In PySpark, parse the JSON into a map, then use the field definitions table to create named columns dynamically.import nekt
from pyspark.sql import functions as F
from pyspark.sql.types import MapType, StringType
deals_df = nekt.load_table(layer_name="Raw", table_name="deals")
fields_df = nekt.load_table(layer_name="Raw", table_name="deal_fields")
field_mapping = {
row["field_key"]: row["field_label"]
for row in fields_df.collect()
}
deals_df = deals_df.withColumn(
"custom_fields_map",
F.from_json(F.col("custom_fields"), MapType(StringType(), StringType()))
)
for key, label in field_mapping.items():
col_name = label.lower().replace(" ", "_")

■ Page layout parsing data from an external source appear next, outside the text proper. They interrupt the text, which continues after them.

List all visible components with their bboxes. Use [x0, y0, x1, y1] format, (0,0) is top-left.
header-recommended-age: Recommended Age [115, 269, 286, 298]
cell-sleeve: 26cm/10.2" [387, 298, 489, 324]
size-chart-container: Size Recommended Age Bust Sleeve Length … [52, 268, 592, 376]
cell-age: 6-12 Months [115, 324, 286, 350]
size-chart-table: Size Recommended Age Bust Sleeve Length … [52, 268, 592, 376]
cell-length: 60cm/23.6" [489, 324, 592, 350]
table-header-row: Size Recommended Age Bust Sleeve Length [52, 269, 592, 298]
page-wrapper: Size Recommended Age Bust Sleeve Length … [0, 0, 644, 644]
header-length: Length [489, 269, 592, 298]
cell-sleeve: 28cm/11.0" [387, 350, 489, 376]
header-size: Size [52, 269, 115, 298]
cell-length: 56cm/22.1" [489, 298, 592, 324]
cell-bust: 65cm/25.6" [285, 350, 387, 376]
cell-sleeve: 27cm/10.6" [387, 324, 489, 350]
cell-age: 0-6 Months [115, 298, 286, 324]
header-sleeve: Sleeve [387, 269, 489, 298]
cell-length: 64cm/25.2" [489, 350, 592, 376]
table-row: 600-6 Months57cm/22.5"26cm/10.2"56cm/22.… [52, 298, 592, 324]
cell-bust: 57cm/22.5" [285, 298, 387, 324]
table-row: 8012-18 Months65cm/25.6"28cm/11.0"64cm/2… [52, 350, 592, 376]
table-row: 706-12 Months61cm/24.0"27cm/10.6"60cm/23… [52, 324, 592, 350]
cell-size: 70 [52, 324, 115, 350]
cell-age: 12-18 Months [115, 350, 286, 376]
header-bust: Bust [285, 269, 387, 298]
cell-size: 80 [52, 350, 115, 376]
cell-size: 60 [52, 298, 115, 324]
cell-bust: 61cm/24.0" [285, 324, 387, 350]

deals_df = deals_df.withColumn(
col_name,
F.col("custom_fields_map").getItem(key)
)
result_df = deals_df.drop("custom_fields", "custom_fields_map")
nekt.save_table(
df=result_df,
layer_name="Trusted",
table_name="deals_expanded"
)
The PySpark approach is fully dynamic — whenever a new custom field is added to the CRM, it will automatically appear as a new column in the output without changing the code. This is one of the main advantages of using Python over static SQL for this transformation.
Expected output
| deal_id | deal_name | amount | segment | account_owner | expected_close |
|---|
| 1 | Acme Corp | 50000 | Enterprise | Alice | 2024-06-01 |
| 2 | Globex Inc | 12000 | SMB | Bob | 2024-07-15 |
| 3 | Initech | 8500 | Mid-Market | Carol | NULL |
Tips and gotchas
Custom field keys (like cf_1, cf_2) are internal identifiers and can be cryptic. Always map them to human-readable labels using the field definitions table before exposing the data to end users.

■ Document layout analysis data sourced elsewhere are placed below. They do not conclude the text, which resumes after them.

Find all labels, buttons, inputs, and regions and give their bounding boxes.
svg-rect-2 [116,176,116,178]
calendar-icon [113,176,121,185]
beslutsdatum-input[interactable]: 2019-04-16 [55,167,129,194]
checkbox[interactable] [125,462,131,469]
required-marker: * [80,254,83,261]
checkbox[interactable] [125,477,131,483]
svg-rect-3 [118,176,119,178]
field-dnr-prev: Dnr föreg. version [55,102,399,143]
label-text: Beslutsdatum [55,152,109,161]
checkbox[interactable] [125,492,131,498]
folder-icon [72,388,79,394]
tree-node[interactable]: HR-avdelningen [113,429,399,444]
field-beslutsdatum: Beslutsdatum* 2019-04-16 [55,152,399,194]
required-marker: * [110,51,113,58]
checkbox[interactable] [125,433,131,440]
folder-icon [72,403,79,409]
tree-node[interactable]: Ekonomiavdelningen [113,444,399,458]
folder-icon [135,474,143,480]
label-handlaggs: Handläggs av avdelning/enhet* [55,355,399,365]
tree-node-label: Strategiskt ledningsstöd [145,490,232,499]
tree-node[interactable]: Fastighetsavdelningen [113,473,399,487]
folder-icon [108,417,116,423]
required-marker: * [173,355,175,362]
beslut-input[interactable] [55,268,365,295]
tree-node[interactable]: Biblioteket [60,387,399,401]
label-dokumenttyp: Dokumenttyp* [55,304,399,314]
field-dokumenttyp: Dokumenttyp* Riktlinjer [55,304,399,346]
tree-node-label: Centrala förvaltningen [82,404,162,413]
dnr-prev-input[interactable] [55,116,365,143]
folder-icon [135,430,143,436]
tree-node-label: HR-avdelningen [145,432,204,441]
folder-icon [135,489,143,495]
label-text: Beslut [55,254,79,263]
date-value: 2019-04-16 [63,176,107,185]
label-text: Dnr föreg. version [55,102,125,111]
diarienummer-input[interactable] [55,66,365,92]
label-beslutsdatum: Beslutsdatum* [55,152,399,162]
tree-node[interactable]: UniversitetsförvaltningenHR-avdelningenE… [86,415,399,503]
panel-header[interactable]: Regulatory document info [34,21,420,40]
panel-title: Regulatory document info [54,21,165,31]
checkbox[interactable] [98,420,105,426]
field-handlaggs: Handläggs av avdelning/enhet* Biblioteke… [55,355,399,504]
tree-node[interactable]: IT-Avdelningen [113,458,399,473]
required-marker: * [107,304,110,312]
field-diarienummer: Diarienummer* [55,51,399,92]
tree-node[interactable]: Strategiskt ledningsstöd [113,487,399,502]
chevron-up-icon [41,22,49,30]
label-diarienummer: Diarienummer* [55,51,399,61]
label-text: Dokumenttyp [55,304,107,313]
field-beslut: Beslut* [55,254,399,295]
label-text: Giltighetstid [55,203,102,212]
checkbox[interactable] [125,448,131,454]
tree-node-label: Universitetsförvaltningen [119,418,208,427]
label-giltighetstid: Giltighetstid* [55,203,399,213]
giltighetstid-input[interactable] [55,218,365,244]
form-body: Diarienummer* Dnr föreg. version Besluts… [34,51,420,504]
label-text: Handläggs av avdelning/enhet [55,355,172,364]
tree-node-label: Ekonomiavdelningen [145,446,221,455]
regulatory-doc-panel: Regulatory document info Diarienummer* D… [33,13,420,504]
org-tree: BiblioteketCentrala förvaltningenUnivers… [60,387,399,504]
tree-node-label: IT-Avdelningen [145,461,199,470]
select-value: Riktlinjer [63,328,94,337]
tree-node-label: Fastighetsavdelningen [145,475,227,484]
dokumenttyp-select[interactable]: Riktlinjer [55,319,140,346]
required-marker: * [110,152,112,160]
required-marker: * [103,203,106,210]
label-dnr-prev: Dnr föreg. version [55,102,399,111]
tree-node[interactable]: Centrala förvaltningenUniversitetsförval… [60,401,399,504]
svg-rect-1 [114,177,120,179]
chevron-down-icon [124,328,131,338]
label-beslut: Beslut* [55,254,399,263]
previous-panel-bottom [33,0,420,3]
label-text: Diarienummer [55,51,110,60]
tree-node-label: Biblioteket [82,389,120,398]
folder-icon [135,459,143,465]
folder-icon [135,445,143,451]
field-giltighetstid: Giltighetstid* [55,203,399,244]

In the SQL examples, the field-to-column mapping is hardcoded. If your CRM has dozens of custom fields that change frequently, the Python approach is more maintainable — it reads the definitions table and builds columns dynamically. For SQL-based pipelines, consider generating the SQL as a pre-step using a script or Nekt’s AI assistant.
Some CRMs store custom fields differently — Salesforce uses actual columns on the object, while Pipedrive and HubSpot use key-value mappings. Check how your specific source stores custom fields in the Raw layer before applying this pattern.